__Data provided__.
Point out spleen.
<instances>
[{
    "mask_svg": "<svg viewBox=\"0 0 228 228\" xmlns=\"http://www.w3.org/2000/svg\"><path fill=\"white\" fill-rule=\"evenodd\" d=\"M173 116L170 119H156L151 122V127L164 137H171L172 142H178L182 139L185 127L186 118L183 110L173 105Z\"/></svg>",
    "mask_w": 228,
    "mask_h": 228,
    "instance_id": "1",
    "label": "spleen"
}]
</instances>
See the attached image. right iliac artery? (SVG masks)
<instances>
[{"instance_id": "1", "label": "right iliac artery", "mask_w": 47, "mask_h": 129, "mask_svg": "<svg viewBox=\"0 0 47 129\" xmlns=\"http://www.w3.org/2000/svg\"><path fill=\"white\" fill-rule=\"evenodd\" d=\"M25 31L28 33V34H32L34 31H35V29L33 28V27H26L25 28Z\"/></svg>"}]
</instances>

__Task statement__. Copy out each line of the data that includes the string "iliac".

__Response__.
See the attached image. right iliac artery? (SVG masks)
[{"instance_id": "1", "label": "right iliac artery", "mask_w": 47, "mask_h": 129, "mask_svg": "<svg viewBox=\"0 0 47 129\" xmlns=\"http://www.w3.org/2000/svg\"><path fill=\"white\" fill-rule=\"evenodd\" d=\"M25 31L28 33V34H32L34 31H35V29L33 28V27H26L25 28Z\"/></svg>"}]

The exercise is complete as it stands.